Riana mengatakan, Bio Farma informasinya sudah bersedia untuk menghantarkan vaksin ke Kabupaten Tebo. Jenis vaksin yang akan dikirim nantinya adalah jenis Sinofharm.

“Animo masyarakat untuk vaksin bagus banget. Sekarang aja kalau teman-teman kita lihat mereka rata-rata sampai berduyun-duyun mendatangi tempat pustu vaksinasi,” ujar Riana.

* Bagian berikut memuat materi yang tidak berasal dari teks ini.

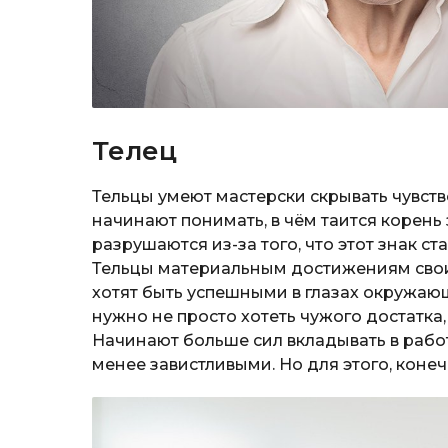
Телец
Тельцы умеют мастерски скрывать чувство
начинают понимать, в чём таится корень
разрушаются из-за того, что этот знак с
Тельцы материальным достижениям свои
хотят быть успешными в глазах окружающ
нужно не просто хотеть чужого достатка,
Начинают больше сил вкладывать в рабо
менее завистливыми. Но для этого, коне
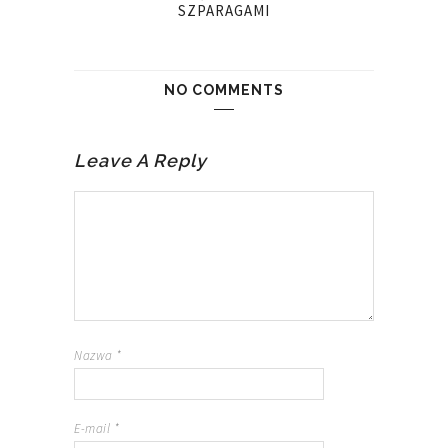
SZPARAGAMI
NO COMMENTS
Leave A Reply
Nazwa
*
E-mail
*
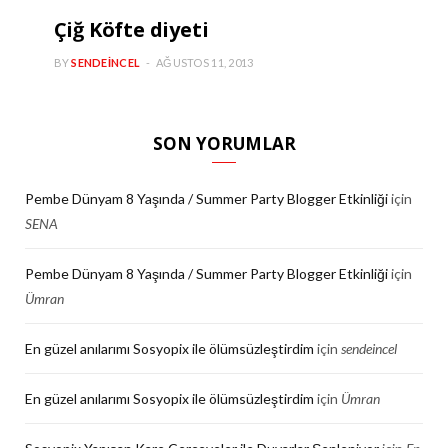
Çiğ Köfte diyeti
BY
SENDEINCEL
AĞUSTOS 11, 2013
SON YORUMLAR
Pembe Dünyam 8 Yaşında / Summer Party Blogger Etkinliği
için
SENA
Pembe Dünyam 8 Yaşında / Summer Party Blogger Etkinliği
için
Ümran
En güzel anılarımı Sosyopix ile ölümsüzleştirdim
için
sendeincel
En güzel anılarımı Sosyopix ile ölümsüzleştirdim
için
Ümran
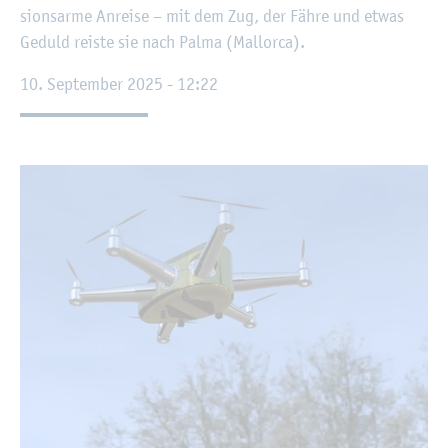
si­ons­ar­me An­rei­se – mit dem Zug, der Fähre und etwas
Ge­duld reis­te sie nach Palma (Mal­lor­ca).
10. Sep­tem­ber 2025 - 12:22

Kepada kepala Puskesmas se-Kabupaten Tebo Riana mengimbau agar mengatur jam kedatangan masyarakat, jangan sampai ada penumpukan atau kerumunan guna menghindari terjadinya lonjakan kasus COVID -19.

“Untuk diketahui penambahan pasien COVID kemarin ada 33pasien dari total kasus  900-an di Tebo. Informasi yang masuk hari ini untuk di rumah sakit saja sudah ada 12 orang yang konfirmasi positif, dimana 6 orang lagi nunggu hasil swab,” kata dia.

Riana mengimbau, untuk mencegah penularan yang pertama harus vaksinasi, kedua penerapan prokes  seperti memakai masker dengan benar, cuci tangan dengan sabun, jaga jarak, kurangi mobilitas, hindari berkumpul, hindari makan bersama

“Karena makan bersama itu kita ngobrol-ngobrol biasanya nggak tahunya sekarang siapa diantara kita yang positif. “Di mana tidak cukup dengan istilah 3M lagi, tetapi  sekarang sudah berkembang menjadi 5M–7M, pokoknya protect,” tegas Riana.

Dia menyampaikan, saat ini jenis virus varian delta penyebarannya hanya lima belas detik, “Itu sangat berbahaya,“ pungkas Riana.